2. To that class, add the following code:

            //establish job configuration

            HadoopJobConfiguration myConfig = new HadoopJobConfiguration();

            myConfig.InputPath = "/demo/simple/in";

            myConfig.OutputFolder = "/demo/simple/out";

 

            //connect to cluster

            Uri myUri = new Uri("http://localhost");

            string userName = "hadoop";

            string passWord = null;

            IHadoop myCluster = Hadoop.Connect(myUri, userName, passWord);

 

            //execute mapreduce job

            MapReduceResult jobResult =

                myCluster.MapReduceJob.Execute<MySimpleMapper, MySimpleReducer>(myConfig);

 

            //write job result to console

            int exitCode = jobResult.Info.ExitCode;

 

            string exitStatus = "Failure";

            if (exitCode == 0) exitStatus = "Success";

            exitStatus = exitCode + " (" + exitStatus + ")";

            Console.WriteLine();

            Console.Write("Exit Code = " + exitStatus);

            Console.Read();

 

At the top of the code, we define a HadoopJobConfiguration object to hold job configuration information such as the folder holding our input files and the folder to where output should be directed. Note that by default a MapReduce job will access all files in the input folder and delete all files in the destination folder.  As a result, it is a best practice to use a folder structure and naming scheme that keeps like input files together and outputs from different jobs isolated.

Next, we connect to our local Hadoop cluster. The connection is very simple and in this example we are just using the default user, hadoop, which has a null password.

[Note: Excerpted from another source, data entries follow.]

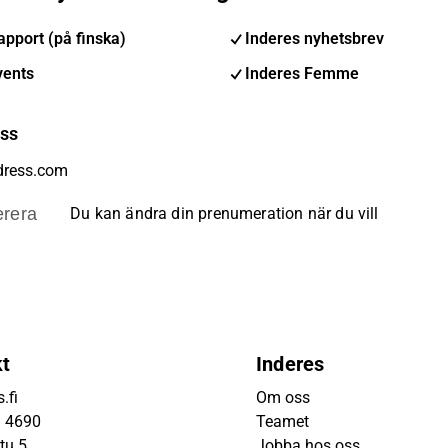
pport (på finska)
Inderes nyhetsbrev
vents
Inderes Femme
ess
rera
Du kan ändra din prenumeration när du vill
kt
Inderes
.fi
Om oss
9 4690
Teamet
tu 5
Jobba hos oss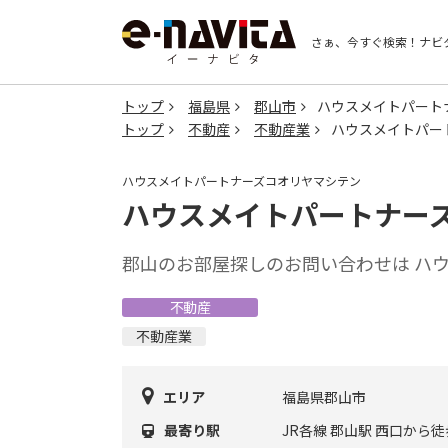
さぁ、今すぐ検索！
ナビ
トップ
福島県
郡山市
ハウスメイトパート
トップ
不動産
不動産業
ハウスメイトパー
ハウスメイトパートナーズコオリヤマシテン
ハウスメイトパートナー
郡山のお部屋探しのお問い合わせは ハ
不動産
不動産業
エリア
福島県郡山市
最寄り駅
JR各線 郡山駅 西口から徒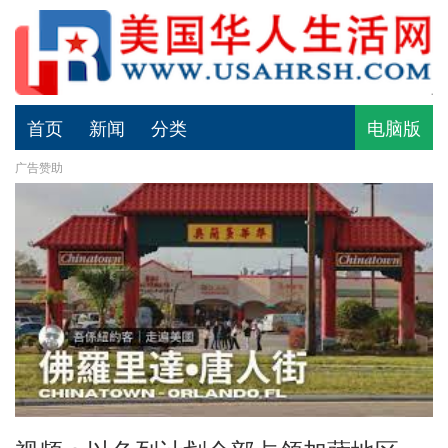
首页
新闻
分类
电脑版
广告赞助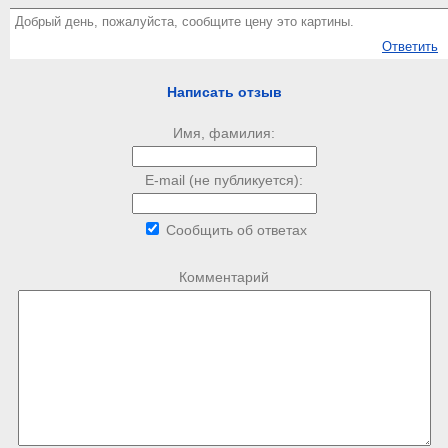
Добрый день, пожалуйста, сообщите цену это картины.
Ответить
Написать отзыв
Имя, фамилия:
E-mail (не публикуется):
Сообщить об ответах
Комментарий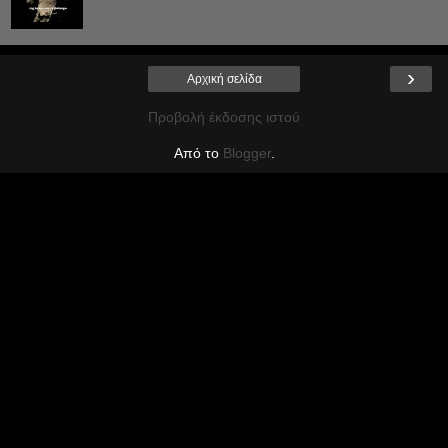
›
Αρχική σελίδα
Προβολή έκδοσης ιστού
Από το
Blogger
.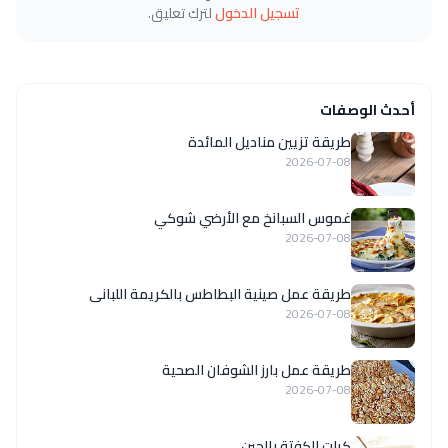
تسجيل الدخول
لترك تعليق.
أحدث الوصفات
طريقة تزيين مناديل المائدة
2026-07-08
غموس السبانخ مع الأرضي شوكي
2026-07-08
طريقة عمل صينية البطاطس بالكريمة اللبانى
2026-07-08
طريقة عمل بارز الشوفان الصحية
2026-07-08
كرات الكفتة بالجبن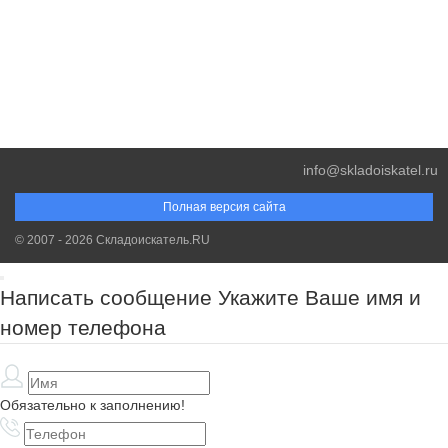
info@skladoiskatel.ru
Полная версия сайта
© 2007 - 2026 Складоискатель.RU
Написать сообщение
Укажите Ваше имя и
номер телефона
Обязательно к заполнению!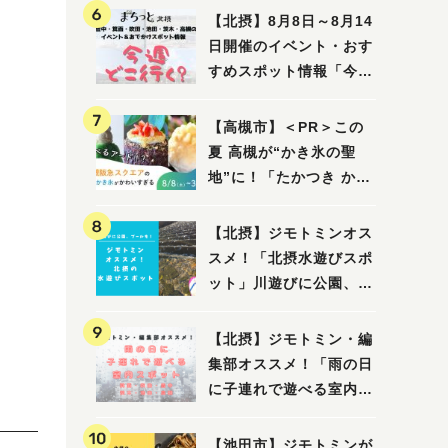
【北摂】8月8日～8月14
日開催のイベント・おす
すめスポット情報「今週
どこいく？」（豊中・箕
面・吹田・池田・茨木・
【高槻市】＜PR＞この
高槻）
夏 高槻が“かき氷の聖
地”に！「たかつき かき
氷スクエア2026」 8月
8日（土）～31日（月）
【北摂】ジモトミンオス
スメ！「北摂水遊びスポ
ット」川遊びに公園、プ
ールも！（豊中・箕面・
吹田・茨木・高槻）
【北摂】ジモトミン・編
集部オススメ！「雨の日
に子連れで遊べる室内ス
ポット」まとめ（高槻・
箕面・吹田・豊中・茨
【池田市】ジモトミンが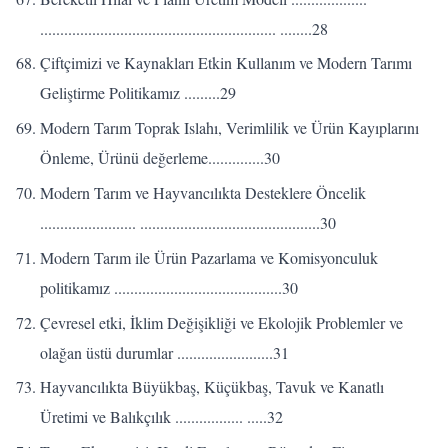
........................................................... ........28
Çiftçimizi ve Kaynakları Etkin Kullanım ve Modern Tarımı
Geliştirme Politikamız .........29
Modern Tarım Toprak Islahı, Verimlilik ve Ürün Kayıplarını
Önleme, Ürünü değerleme..............30
Modern Tarım ve Hayvancılıkta Desteklere Öncelik
........................ .............................................30
Modern Tarım ile Ürün Pazarlama ve Komisyonculuk
politikamız ..........................................30
Çevresel etki, İklim Değişikliği ve Ekolojik Problemler ve
olağan üstü durumlar ........................31
Hayvancılıkta Büyükbaş, Küçükbaş, Tavuk ve Kanatlı
Üretimi ve Balıkçılık ................. .....32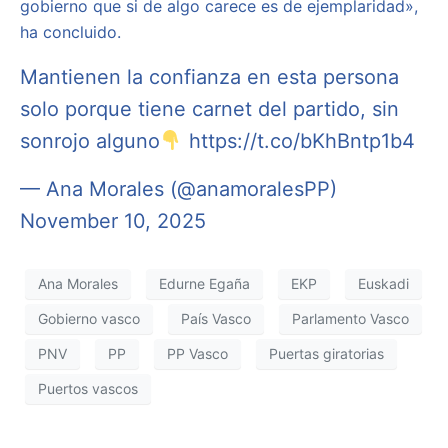
gobierno que si de algo carece es de ejemplaridad»,
ha concluido.
Mantienen la confianza en esta persona
solo porque tiene carnet del partido, sin
sonrojo alguno
https://t.co/bKhBntp1b4
— Ana Morales (@anamoralesPP)
November 10, 2025
Ana Morales
Edurne Egaña
EKP
Euskadi
Gobierno vasco
País Vasco
Parlamento Vasco
PNV
PP
PP Vasco
Puertas giratorias
Puertos vascos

Next, we execute a MapReduceJob on the cluster and identify our Mapper and Reducer classes as the sources of the Map and Reduce methods it will call.  The Execute method has a few implementations which allow us to employ just a Mapper, a Mapper and a Reducer, or a Mapper, Reducer, or Combiner.  For this simple job, we want the version that uses the Mapper and Reducer.  Configuration information is passed to the Execute method and results are captured by the MapReduceResult object.

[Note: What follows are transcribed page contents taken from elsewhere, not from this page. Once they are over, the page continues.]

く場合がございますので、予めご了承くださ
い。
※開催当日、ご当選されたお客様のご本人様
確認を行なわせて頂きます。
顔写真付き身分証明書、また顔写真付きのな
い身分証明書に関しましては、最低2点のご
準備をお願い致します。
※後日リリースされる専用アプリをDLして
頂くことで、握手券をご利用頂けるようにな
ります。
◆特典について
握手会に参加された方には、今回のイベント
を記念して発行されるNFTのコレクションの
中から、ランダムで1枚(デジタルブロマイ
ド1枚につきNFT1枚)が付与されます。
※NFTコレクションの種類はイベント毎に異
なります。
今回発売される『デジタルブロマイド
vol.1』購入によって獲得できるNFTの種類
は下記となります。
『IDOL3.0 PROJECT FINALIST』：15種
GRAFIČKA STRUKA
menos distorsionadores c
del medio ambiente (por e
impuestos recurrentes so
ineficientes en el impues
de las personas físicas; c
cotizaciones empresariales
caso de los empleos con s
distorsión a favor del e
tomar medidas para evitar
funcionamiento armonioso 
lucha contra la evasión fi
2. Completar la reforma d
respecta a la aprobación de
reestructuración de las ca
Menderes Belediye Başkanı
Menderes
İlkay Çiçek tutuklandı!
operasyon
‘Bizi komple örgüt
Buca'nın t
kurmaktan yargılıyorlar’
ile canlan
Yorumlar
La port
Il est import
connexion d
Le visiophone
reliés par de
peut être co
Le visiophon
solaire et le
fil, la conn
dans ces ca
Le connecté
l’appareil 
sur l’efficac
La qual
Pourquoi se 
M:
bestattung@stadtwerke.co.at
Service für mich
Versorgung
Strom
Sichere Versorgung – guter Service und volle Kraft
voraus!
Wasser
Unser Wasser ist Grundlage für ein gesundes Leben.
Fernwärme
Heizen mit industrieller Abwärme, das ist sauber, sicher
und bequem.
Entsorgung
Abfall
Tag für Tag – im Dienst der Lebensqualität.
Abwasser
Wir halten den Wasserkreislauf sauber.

The remaining code is just for presentation purposes.  We inspect the exit code for the job, post a message about it to our console, and hold the console in place until the user presses a key.

Now it’s time to run the job:

1. From Visual Studio, click the Start button.

2. After a few seconds, the console should appear.

3. Once the job has completed, review the console to verify the job completed successfully.

 

Now that the job is completed, it’s time to inspect the results:

1. From the desktop, launch the Hadoop Command Prompt.

2. Inspect the contents of the /demo/simple/out folder using the ls function as described in previous posts.

3. Inspect the contents of the /demo/simple/out/part-00000 file using the cat function as described in previous posts.

 

In this example, MapReduce determined that a single reduce task was adequate to execute that phase of this job.  For that reason, there is only one part- file in the output folder.